Crypto policy changes drive interest in self-custody solutions

Source Cryptopolitan

All over the world, countries are coming up with their crypto policies. While some users see these policies as developments that help against the risks in the crypto market, others see them as a way for the government to monitor their activities.

According to a Coinbase survey, 56% of crypto users in the United States now know about self-custody solutions, with a 22% rise in non-custodial wallets since 2023. The University of Illinois researchers noted that self-custody wallets hold 35% of the total market supply, up from 25% in 2022.

While decentralization remains one of the ethos of the crypto industry, it is no longer news that bad actors take advantage to carry out illegal transactions. Meanwhile, these atrocities do not bother some users as they want control over their tokens, driving them to the decentralized finance (DeFi) sector. Although centralized exchanges promise better security of funds and assets, there have been high-profile cases of these platforms being breached.

Users continue to lose faith in centralized platforms

Crypto wallet Exodus registered a 107% revenue, with its CEO JP Richardson noting that the surge in the demand for self-custody solutions is directly responsible for the rise. “Self-custody is the future. As trust in centralized platforms continues to erode, more people are realizing the importance of owning their keys,” Richardson said. “Recent changes in the USA have certainly been gratifying. We actively engage with regulators—and have for years—to advocate for self-custody as a fundamental right,” he added.
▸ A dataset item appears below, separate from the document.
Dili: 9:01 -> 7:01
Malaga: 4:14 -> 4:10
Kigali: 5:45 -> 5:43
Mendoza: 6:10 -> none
Founder and CEO of crypto wallet Cowchain Mykhailo Adzhoiev mentioned that the increase in the adoption of self-custody wallets has reinforced a popular belief that if a token is not in your wallet, it’s not yours. “Self-custody is no longer just for the hardcore crypto nerds. It’s becoming the gateway for onboarding the next wave of users,” Adzhoiev said.

According to analysts at NAKA, users are now moving towards decentralized systems as they prefer to control their private keys. According to their research, self-custody wallets may hit $3.5 billion by 2031.
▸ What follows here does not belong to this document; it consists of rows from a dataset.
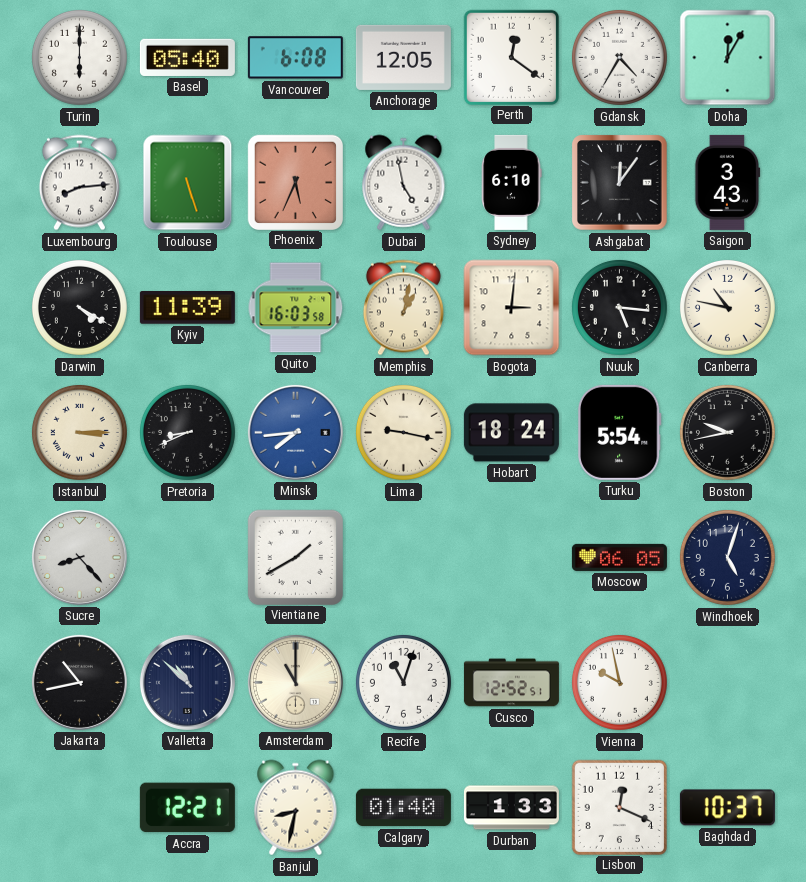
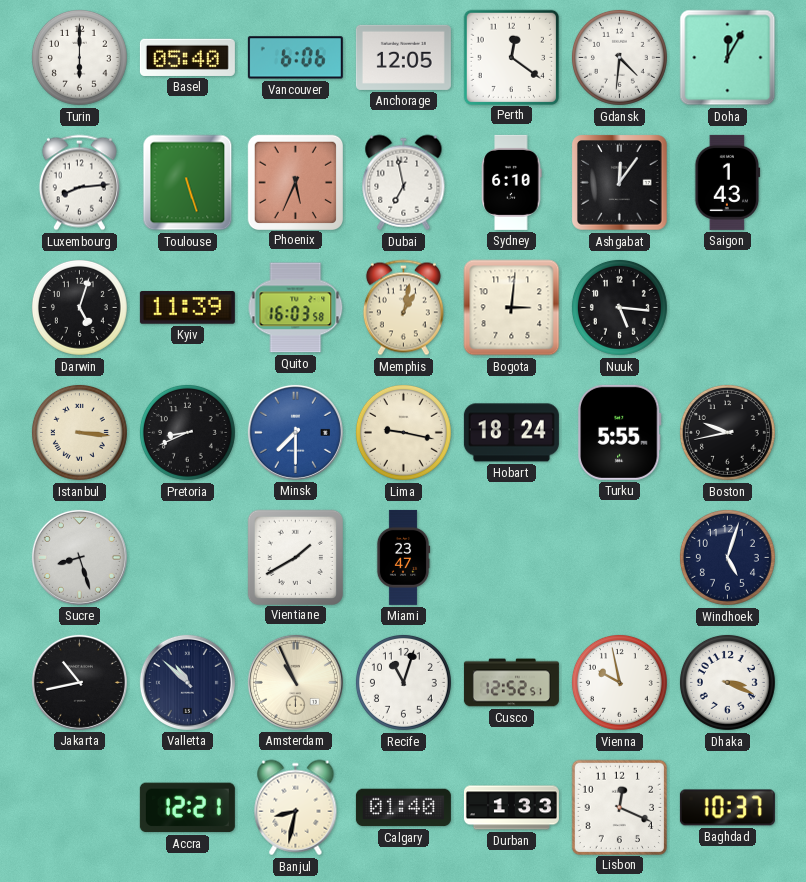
Vancouver: 6:08 -> 6:06
Gdansk: 4:35 -> 4:31
Dubai: 4:58 -> 6:58
Saigon: 3:43 -> 1:43
Darwin: 4:20 -> 5:03
Canberra: 10:47 -> none
Istanbul: 3:15 -> 3:16
Minsk: 7:44 -> 7:30
Turku: 5:54 -> 5:55
Sucre: 8:23 -> 8:27
Miami: none -> 23:47
Moscow: 06:05 -> none
Amsterdam: 11:00 -> 10:56
Dhaka: none -> 3:19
Crypto policies are boosting self-custody solutions

One of the key crypto regulations in the crypto market is the Markets in Crypto-Assets (MiCA) regulation in the European Union. The regulatory framework has been hailed as one of the most complete globally as it provides clarity and security in the crypto industry. It features transparency, market integrity, strict compliance measures, and investor protection.

In the United States, the Securities and Exchange Commission (SEC) has traditionally overdone its enforcement of exchanges, pushing users to explore decentralized exchanges as a means to gain control over their assets. While the new Trump administration has promised better laws and the way enforcement will be carried out, it remains to be seen if things will change.

The FATF’s Travel Rule, now mandates crypto exchanges to collect and share transaction information, causing uproar about privacy concerns. The move has also led to a shift to self-custody solutions, as users continue to look for ways to maintain autonomy. In addition, other countries are also coming up with regulations to help the move.